U.S. District Judge Eleanor Ross in Atlanta wrote in a decision issued Friday that Cobb Theatres had presented sufficient evidence to move forward on its claims of potential antitrust violations, according to a Hollywood Reporter story.
Cobb Theatres, based in Birmingham, Ala., operates seven CineBistros throughout the country, but its lawsuit filed in early 2014 focused on a complex it owns in Brookhaven, Ga.
The suit says AMC, which operates two nearby multiplexes, made requests to gain titles for showing only at those properties, the trade publication said.
Cobb Theatres contended that an AMC executive sent a letter to major film studio distributors seeking preferential or exclusive licensing treatment.
As a result, Cobb Theatres argued, it has been unable to draw more high-grossing popular films, according to the Hollywood Reporter story.
AMC argued in court documents that Cobb Theatres hadn’t adequately alleged the existence of a conspiracy, an unreasonable restraint on trade, or harm to the competition. However, the judge wrote that the argument was “without merit,” the trade publication said.

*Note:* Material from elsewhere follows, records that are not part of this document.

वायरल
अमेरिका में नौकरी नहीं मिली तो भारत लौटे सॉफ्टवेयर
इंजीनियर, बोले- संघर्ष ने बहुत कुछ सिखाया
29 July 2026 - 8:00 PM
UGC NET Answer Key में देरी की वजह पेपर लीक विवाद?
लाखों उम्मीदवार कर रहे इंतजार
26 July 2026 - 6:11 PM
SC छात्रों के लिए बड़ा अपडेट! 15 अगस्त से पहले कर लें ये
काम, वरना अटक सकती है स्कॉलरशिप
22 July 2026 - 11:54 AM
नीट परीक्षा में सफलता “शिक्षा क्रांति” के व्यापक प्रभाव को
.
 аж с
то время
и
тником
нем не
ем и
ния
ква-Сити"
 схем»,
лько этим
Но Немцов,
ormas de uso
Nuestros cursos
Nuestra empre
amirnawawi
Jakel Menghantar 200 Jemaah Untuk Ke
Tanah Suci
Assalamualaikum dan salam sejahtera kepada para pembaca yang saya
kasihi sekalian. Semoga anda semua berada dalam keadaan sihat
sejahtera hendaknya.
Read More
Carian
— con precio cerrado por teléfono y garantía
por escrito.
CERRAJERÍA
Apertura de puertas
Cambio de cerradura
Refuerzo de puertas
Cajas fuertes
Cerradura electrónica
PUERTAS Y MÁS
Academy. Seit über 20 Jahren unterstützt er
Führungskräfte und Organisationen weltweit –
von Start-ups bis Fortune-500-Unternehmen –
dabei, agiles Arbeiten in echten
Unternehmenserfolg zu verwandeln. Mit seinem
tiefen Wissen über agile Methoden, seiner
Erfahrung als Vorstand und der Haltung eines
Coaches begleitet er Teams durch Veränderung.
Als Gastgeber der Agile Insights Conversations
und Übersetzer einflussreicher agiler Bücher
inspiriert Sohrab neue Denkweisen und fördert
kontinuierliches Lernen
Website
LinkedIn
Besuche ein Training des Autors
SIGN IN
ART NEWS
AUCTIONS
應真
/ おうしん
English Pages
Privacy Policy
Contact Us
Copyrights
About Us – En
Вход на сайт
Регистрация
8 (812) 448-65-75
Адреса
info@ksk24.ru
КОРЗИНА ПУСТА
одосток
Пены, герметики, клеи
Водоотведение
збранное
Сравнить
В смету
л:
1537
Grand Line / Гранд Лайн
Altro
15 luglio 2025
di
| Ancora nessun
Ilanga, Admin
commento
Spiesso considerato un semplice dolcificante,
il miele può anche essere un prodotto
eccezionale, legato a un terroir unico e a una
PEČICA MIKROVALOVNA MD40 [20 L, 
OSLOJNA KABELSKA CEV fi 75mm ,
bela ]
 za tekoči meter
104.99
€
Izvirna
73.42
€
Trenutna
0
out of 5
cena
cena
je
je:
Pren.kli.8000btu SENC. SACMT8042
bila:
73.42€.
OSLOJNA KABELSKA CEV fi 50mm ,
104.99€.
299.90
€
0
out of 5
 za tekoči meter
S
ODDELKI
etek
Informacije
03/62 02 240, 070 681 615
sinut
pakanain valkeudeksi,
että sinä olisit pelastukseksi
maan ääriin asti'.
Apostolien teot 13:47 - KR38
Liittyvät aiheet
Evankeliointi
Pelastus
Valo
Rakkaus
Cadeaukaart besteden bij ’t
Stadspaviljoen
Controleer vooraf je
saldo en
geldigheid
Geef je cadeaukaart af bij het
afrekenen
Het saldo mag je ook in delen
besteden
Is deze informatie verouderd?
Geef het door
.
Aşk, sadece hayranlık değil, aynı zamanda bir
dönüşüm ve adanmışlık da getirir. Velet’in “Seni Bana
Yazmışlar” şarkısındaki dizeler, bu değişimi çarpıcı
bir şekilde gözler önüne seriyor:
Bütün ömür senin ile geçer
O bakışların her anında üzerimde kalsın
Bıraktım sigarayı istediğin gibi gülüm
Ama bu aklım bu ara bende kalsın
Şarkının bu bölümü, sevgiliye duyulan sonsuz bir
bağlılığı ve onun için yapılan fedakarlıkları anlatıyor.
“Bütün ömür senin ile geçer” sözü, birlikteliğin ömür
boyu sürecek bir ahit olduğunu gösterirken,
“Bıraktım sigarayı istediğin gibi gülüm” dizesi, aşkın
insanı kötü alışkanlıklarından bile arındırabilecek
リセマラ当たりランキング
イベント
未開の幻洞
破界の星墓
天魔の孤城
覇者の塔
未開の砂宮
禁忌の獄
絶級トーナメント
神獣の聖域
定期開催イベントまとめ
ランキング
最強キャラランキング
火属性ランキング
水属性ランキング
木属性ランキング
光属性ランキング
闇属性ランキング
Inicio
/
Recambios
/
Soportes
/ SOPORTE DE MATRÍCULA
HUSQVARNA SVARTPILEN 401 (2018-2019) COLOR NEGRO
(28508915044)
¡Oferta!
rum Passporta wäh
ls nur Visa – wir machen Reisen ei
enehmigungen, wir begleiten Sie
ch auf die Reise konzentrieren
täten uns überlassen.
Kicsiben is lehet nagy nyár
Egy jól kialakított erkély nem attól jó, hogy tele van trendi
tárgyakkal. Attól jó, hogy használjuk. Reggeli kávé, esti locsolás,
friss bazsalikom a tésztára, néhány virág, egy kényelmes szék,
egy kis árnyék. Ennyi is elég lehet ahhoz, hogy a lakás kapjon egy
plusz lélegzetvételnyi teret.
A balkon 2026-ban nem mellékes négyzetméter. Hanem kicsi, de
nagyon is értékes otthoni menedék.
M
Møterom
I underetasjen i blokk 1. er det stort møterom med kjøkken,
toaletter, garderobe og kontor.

In a statement Tuesday, AMC said, “Although we were cautiously hopeful for an early dismissal of Cobb’s claims on the court papers alone, the court’s order did not find that any of Cobb’s allegations were true. Instead, Cobb will now be required to present actual facts to try to prove the claims it made in its complaint.”
AMC called Cobb Theatres’ claims “meritless,” and said it looked forward to showing that it “has simply competed with Cobb in full compliance with applicable law and industry standards.”